# WHAT THE TASK REQUIRES
Beginning at the top of the data below, restate every line word for word until the line containing "Tucson 2009 (49, 322)" has been included, and omit the pictures.

*** Opening of RECORDS FOR THE TASK ***

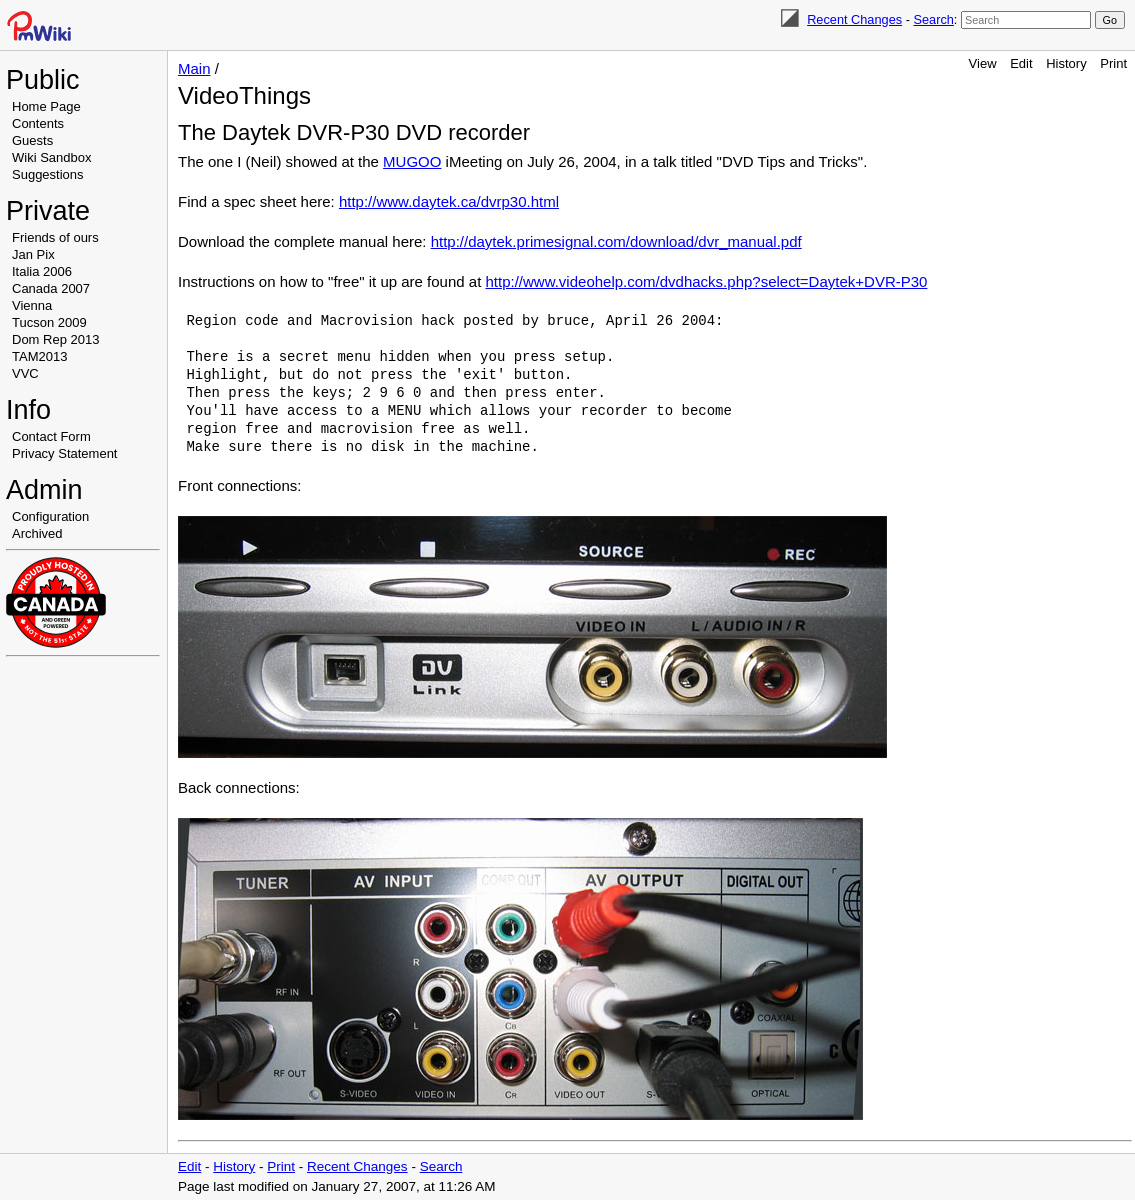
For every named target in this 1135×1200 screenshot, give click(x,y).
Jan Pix (33, 254)
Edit (1021, 63)
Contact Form (51, 436)
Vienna (32, 305)
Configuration (50, 516)
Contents (38, 123)
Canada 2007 (51, 288)
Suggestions (48, 174)
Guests (32, 140)
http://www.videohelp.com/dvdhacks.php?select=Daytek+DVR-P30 (707, 281)
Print (1113, 63)
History (1066, 63)
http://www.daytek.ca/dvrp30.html (449, 201)
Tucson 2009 (49, 322)
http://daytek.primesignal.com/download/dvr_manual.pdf (616, 241)
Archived (37, 533)
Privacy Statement (65, 453)
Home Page (46, 106)
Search (933, 19)
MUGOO (412, 161)
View (983, 63)
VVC (25, 373)
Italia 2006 (42, 271)
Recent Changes (854, 19)
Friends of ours (55, 237)
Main (194, 68)
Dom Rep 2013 (55, 339)
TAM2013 (39, 356)
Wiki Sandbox (51, 157)
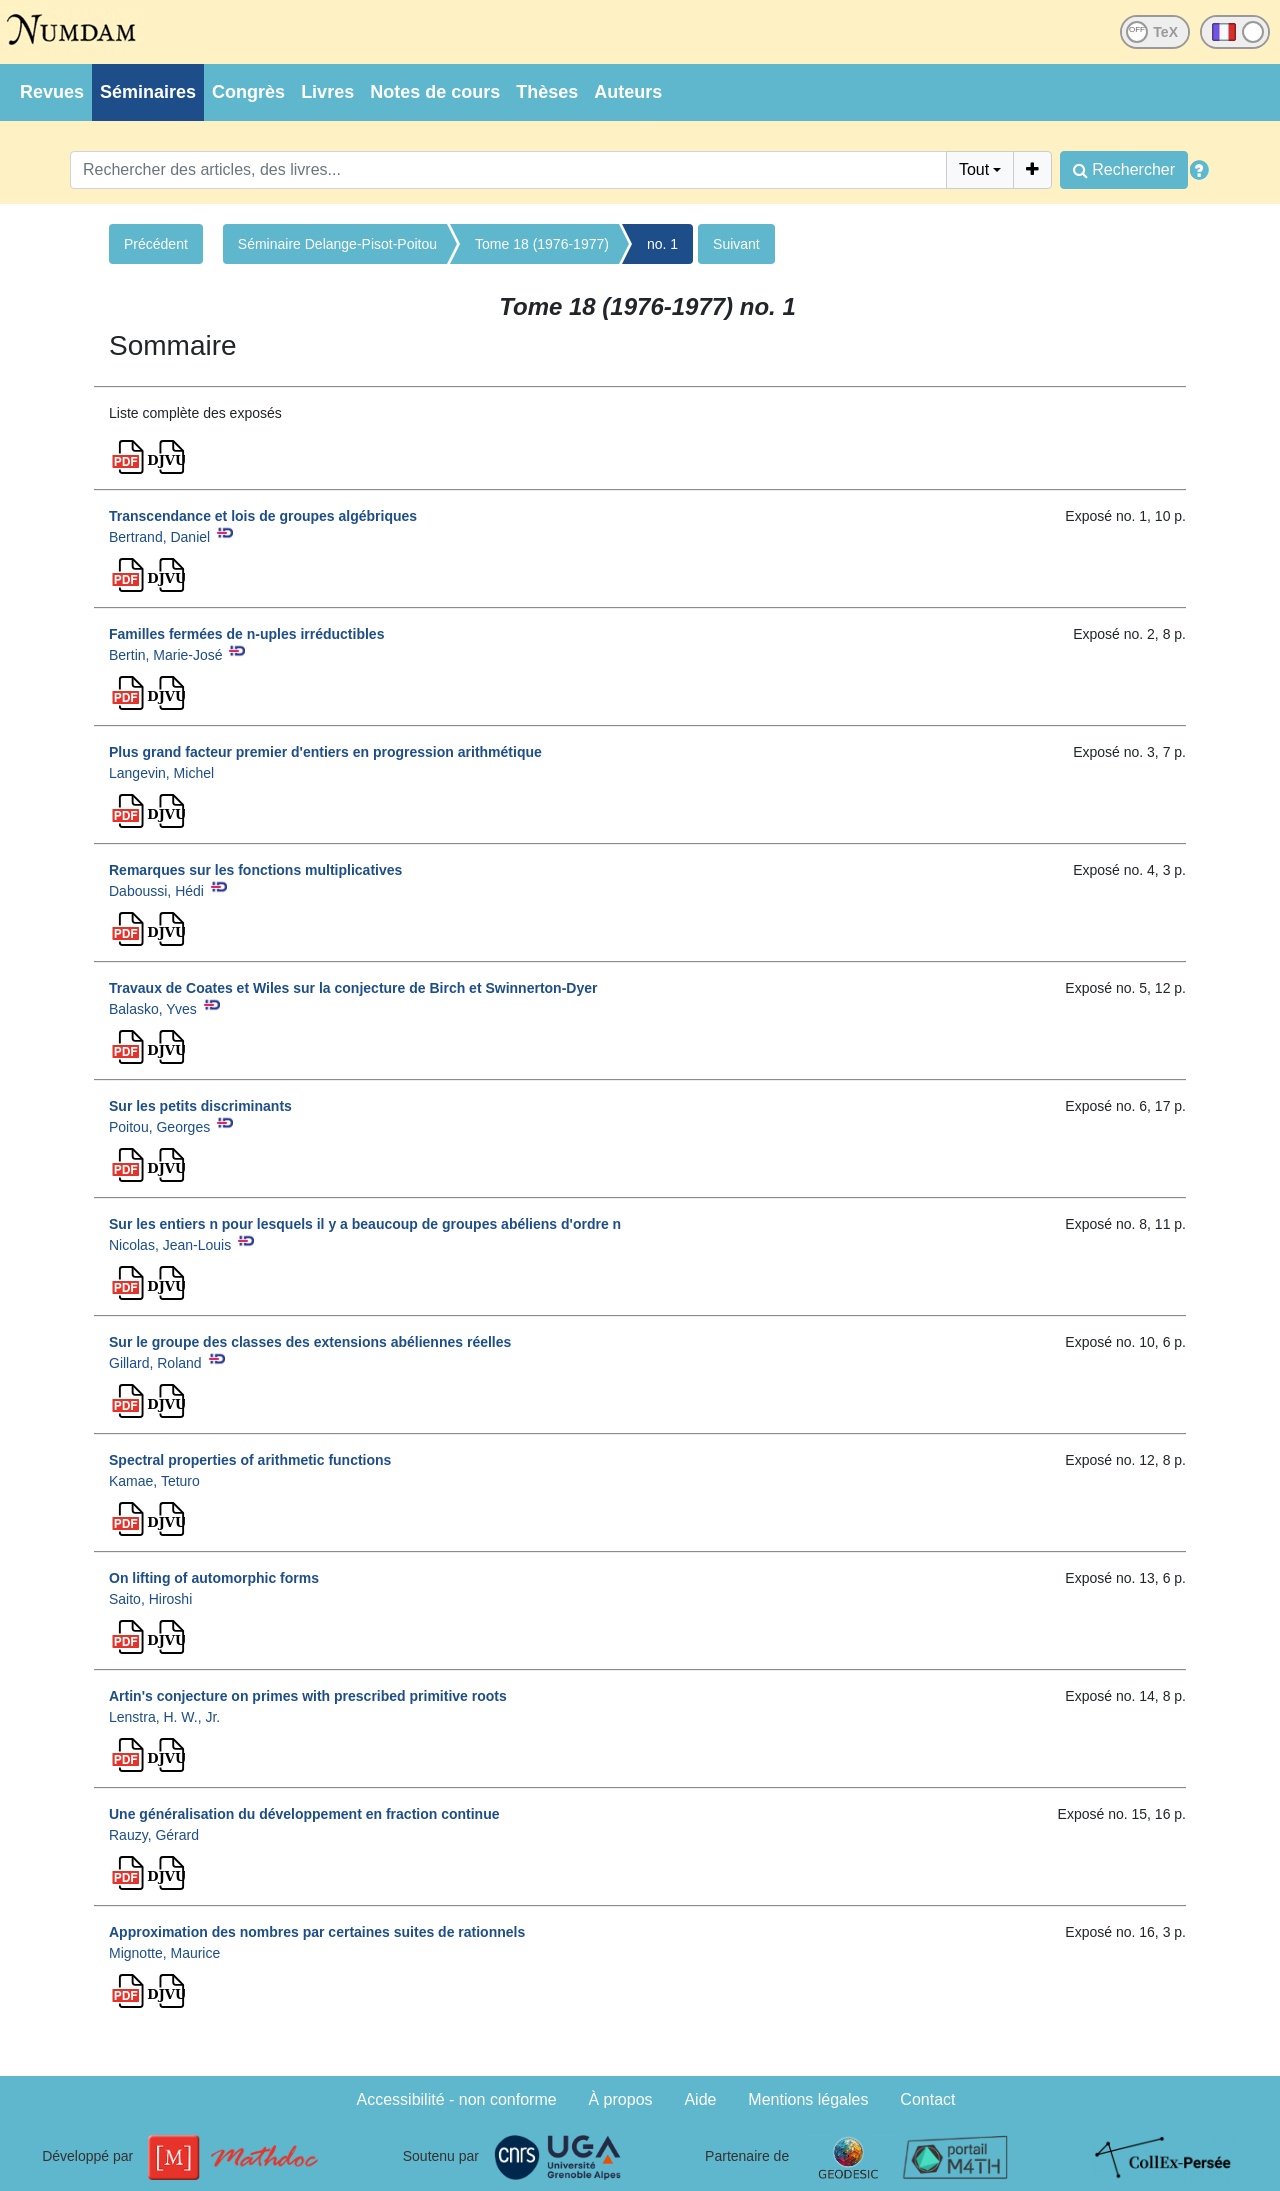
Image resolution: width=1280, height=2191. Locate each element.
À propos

*** Close of RECORDS FOR THE TASK ***

# OUTPUT
For every named target in this 1135×1200 screenshot, give click(x,y).
Jan Pix (33, 254)
Edit (1021, 63)
Contact Form (51, 436)
Vienna (32, 305)
Configuration (50, 516)
Contents (38, 123)
Canada 2007 (51, 288)
Suggestions (48, 174)
Guests (32, 140)
http://www.videohelp.com/dvdhacks.php?select=Daytek+DVR-P30 (707, 281)
Print (1113, 63)
History (1066, 63)
http://www.daytek.ca/dvrp30.html (449, 201)
Tucson 2009 (49, 322)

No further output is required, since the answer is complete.